Al llegar el día, ella junto con su maceta vacía, hizo su  aparición en el salón de palacio, al caminar por los corredores podía ver que las otras chicas traían en sus macetas flores hermosísimas de muy diversas clases. Podíamos encontrar ciruelos, crisantemos de los más variados colores, tamaños y formas,  sin  embargo la pobre Xiun Feng tenía en sus manos una maceta vacía, sin nada que mostrar, solamente tierra húmeda.

Llegando a su debido tiempo, el príncipe hizo su aparición para inspeccionar los resultados de las semillas. De inmediato todas las jóvenes hicieron fila para mostrar sus hermosas joyas vegetales. Xiun Fong por su parte, trataba de ocultarse fuera de la vista del monarca; pero superando sus miedos y angustias decidió hacerse presente y ser evaluada.

Así el joven soberano fue evaluando flor por flor, maceta por maceta; al terminar de hacer tan riguroso examen, regresó a su asiento. Toda la corte estaba muda en espera de una decisión. El príncipe sin tardanza y a voz alta pronuncio el nombre de quien sería su esposa, y para sorpresa de todos, el nombre pronunciado fue el de “Xiung Fong”.

Ella, al escuchar su nombre, no se explicaba el juicio del monarca por haberla elegido, a lo que con sumo respeto preguntó al joven príncipe del por qué de su decisión. El monarca con gesto amable y tez cariñosa explicó:

“Escojo a la joven Xiung Fong como futura princesa del reino de Zhao, ya que ella es la

que me ha presentado la flor más hermosa, la de la Verdad. La escojo por su  honestidad en sus actos y maneras. En un principio jóvenes aspirantes, yo di a cada una de ustedes semillas estériles, pero la única que supo en verdad mostrar la única verdad fue Xiung Fong, al traer la semilla estéril que yo mismo entregué”
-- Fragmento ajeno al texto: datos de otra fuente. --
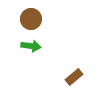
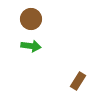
brown rectangle: moved 4 px right, 4 px down; rotated 18 degrees counterclockwise
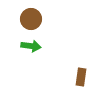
brown rectangle: moved 3 px right, 4 px up; rotated 24 degrees counterclockwise
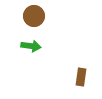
brown circle: moved 3 px right, 3 px up
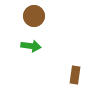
brown rectangle: moved 6 px left, 2 px up
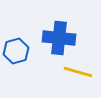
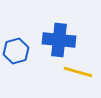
blue cross: moved 2 px down
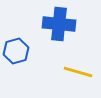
blue cross: moved 16 px up
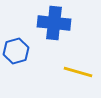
blue cross: moved 5 px left, 1 px up
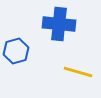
blue cross: moved 5 px right, 1 px down
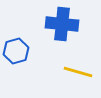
blue cross: moved 3 px right
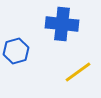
yellow line: rotated 52 degrees counterclockwise
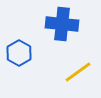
blue hexagon: moved 3 px right, 2 px down; rotated 15 degrees counterclockwise
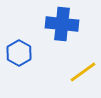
yellow line: moved 5 px right
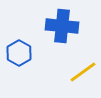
blue cross: moved 2 px down
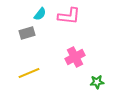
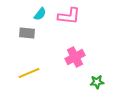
gray rectangle: rotated 21 degrees clockwise
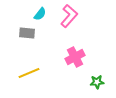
pink L-shape: rotated 55 degrees counterclockwise
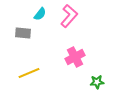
gray rectangle: moved 4 px left
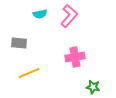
cyan semicircle: rotated 40 degrees clockwise
gray rectangle: moved 4 px left, 10 px down
pink cross: rotated 18 degrees clockwise
green star: moved 4 px left, 5 px down; rotated 16 degrees clockwise
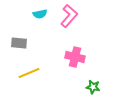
pink cross: rotated 24 degrees clockwise
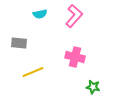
pink L-shape: moved 5 px right
yellow line: moved 4 px right, 1 px up
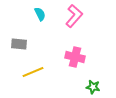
cyan semicircle: rotated 104 degrees counterclockwise
gray rectangle: moved 1 px down
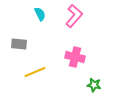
yellow line: moved 2 px right
green star: moved 1 px right, 2 px up
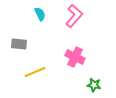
pink cross: rotated 12 degrees clockwise
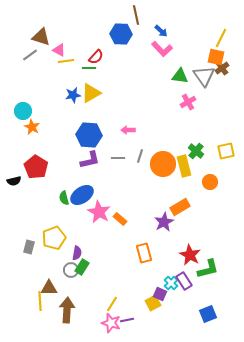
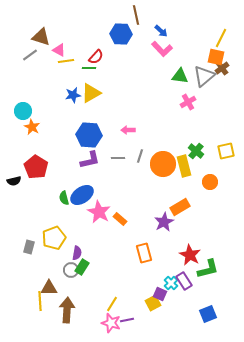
gray triangle at (204, 76): rotated 25 degrees clockwise
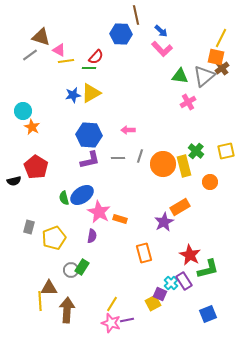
orange rectangle at (120, 219): rotated 24 degrees counterclockwise
gray rectangle at (29, 247): moved 20 px up
purple semicircle at (77, 253): moved 15 px right, 17 px up
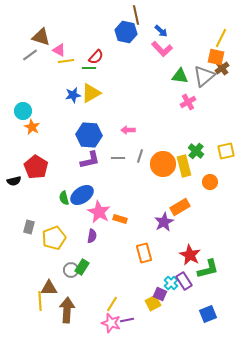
blue hexagon at (121, 34): moved 5 px right, 2 px up; rotated 10 degrees clockwise
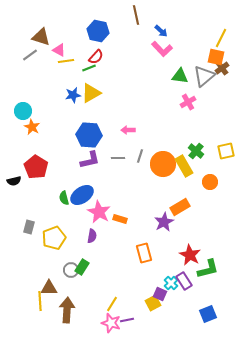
blue hexagon at (126, 32): moved 28 px left, 1 px up
green line at (89, 68): rotated 24 degrees counterclockwise
yellow rectangle at (184, 166): rotated 15 degrees counterclockwise
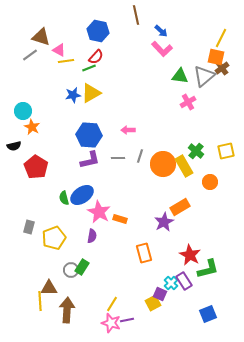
black semicircle at (14, 181): moved 35 px up
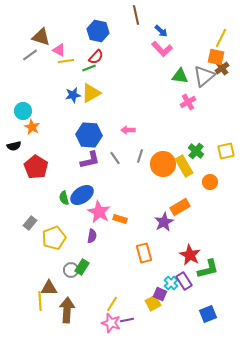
gray line at (118, 158): moved 3 px left; rotated 56 degrees clockwise
gray rectangle at (29, 227): moved 1 px right, 4 px up; rotated 24 degrees clockwise
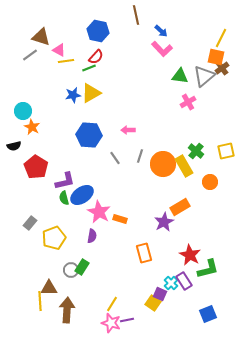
purple L-shape at (90, 160): moved 25 px left, 21 px down
yellow square at (153, 303): rotated 28 degrees counterclockwise
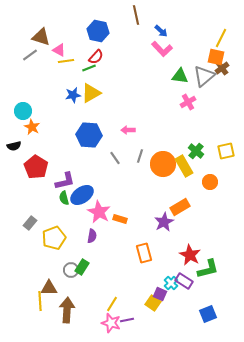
purple rectangle at (184, 281): rotated 24 degrees counterclockwise
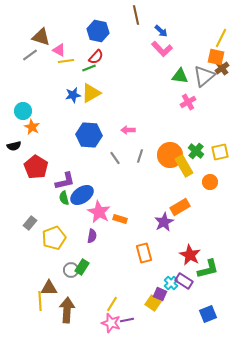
yellow square at (226, 151): moved 6 px left, 1 px down
orange circle at (163, 164): moved 7 px right, 9 px up
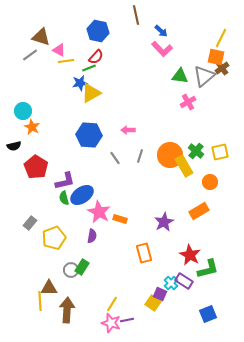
blue star at (73, 95): moved 7 px right, 12 px up
orange rectangle at (180, 207): moved 19 px right, 4 px down
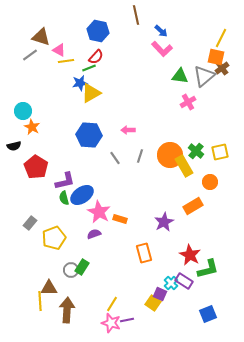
orange rectangle at (199, 211): moved 6 px left, 5 px up
purple semicircle at (92, 236): moved 2 px right, 2 px up; rotated 120 degrees counterclockwise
El príncipe preguntó inmediatamente a Xiun Fong por su oficio, a lo que ella respondió que era una criadora de flores y hortalizas. El príncipe volvió a hacer una pregunta más:  ”¿Cual es la flor que cultivas?”

Ella respondió: Peonías

A partir de ese momento la peonía pasó a ser símbolo de refinamiento, honestidad y delicadeza, siendo actualmente la flor, un Símbolo nacional de  China, representa el amor incondicional, la fidelidad en el matrimonio y  la belleza absoluta.